Muflon: A wiesz, że ostatnio country bardzo mi robi? Od jakiegoś czasu mam okrutnie melancholijny nastrój. Pewnego dnia obudziłem się rano i stwierdziłem, że właśnie czegoś takiego muszę sobie posłuchać! Przeprosiłem się z The Coffinshakers, a także zasięgnąłem języka by poznać inne wartościowe pozycje z tego nurtu. Zaowocowało to odkryciem między innymi rewelacyjnej płyty „Cheating At Solitaire”, którą nagrał Mike Ness – gość z kapeli Social Distortion, swoją drogą też zajebistej. Klimat tych kawałków dorównuje najbardziej epickim momentom Burzum, a teksty są bardziej fatalistyczne niż corpsepainty Immortal z sesji do płyty „At The Heart Of Winter”. Chyba trochę zboczyłem z tematu… Jesteś pierwszą osobą, której nasza nazwa skojarzyła się z Metallica. Pewnie pomyliło Ci się z „Creeping Death” – co się naturalnie chwali ( Taki żarcik językowy dla wszystkich piszących test ze słownictwa na j. angielskim: „creep, crawl, a co to kurwa za różnica”. przyp. F.G. Superman). Od razu widać, że masz w dupie tą kapelę, a to dobrze, bo to chujnia największa, a Hetfield to pozerska ciota i niech oni wszyscy lepiej wypierdalają. Co gramy? Odpowiedź jest prosta – death metal. Funkcję filtra w zespole pełni Tarki, wyłapując każde zagranie, które nie jest wystarczająco deathmetalowe, tak więc można zapomnieć o różnego rodzaju wpływach innych stylów. Z resztą, co innego niż death metal może grać kapela, która nazywa się Crawling Death? Najczęściej porównuje się nas do Cannibal Corpse, Suffocation czy Deicide, a zrzynamy generalnie z całej kupy zespołów starej szkoły death metalu, kładąc nacisk na te amerykańskie.

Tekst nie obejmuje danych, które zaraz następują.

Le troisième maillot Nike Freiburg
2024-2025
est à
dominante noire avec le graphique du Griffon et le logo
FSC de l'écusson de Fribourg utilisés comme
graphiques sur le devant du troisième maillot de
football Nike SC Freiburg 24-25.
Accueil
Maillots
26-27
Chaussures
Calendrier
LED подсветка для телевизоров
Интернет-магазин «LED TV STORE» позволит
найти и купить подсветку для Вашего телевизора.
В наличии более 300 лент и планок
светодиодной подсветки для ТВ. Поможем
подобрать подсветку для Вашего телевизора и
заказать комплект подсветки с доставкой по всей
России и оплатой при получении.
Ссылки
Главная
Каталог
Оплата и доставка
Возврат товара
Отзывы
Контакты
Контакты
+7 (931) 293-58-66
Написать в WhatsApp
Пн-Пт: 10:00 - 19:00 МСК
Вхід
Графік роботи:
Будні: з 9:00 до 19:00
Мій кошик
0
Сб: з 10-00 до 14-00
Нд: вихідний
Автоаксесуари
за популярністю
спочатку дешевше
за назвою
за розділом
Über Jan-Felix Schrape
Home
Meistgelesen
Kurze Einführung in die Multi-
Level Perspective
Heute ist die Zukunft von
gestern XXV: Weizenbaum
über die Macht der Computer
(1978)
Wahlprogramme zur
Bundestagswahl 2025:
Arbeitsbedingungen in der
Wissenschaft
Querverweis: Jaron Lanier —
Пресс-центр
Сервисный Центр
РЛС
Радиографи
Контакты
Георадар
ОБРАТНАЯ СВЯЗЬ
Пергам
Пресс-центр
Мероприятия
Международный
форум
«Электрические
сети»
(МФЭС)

Tarki: Spotkałem się z opiniami, ze gramy jak wczesny Death, ktoś kiedyś powiedział po koncercie, ze brzmiało to jak Deicide (wow), później, ze trochę w tym było Morbid Angel itp, więc pewnie nasza muzyka to wypadkowa tych w/w. Nasz nowy materiał będzie się nieco różnił od tego pierwszego, z tego powodu, ze mamy nowego wiosłowego Dajsa, który nie do końca siedzi w death metalu, wiec są nowe pomysły, które po mojej selekcji hehe, zmieniamy na kawałki. Swoje trzy grosze dorzuca tez nasz basman – Krychu. Oczywiście głównym kompozytorem pozostaje Metal, ale w kapeli panuje całkowita demokracja i każdy może dzielić się swoimi propozycjami.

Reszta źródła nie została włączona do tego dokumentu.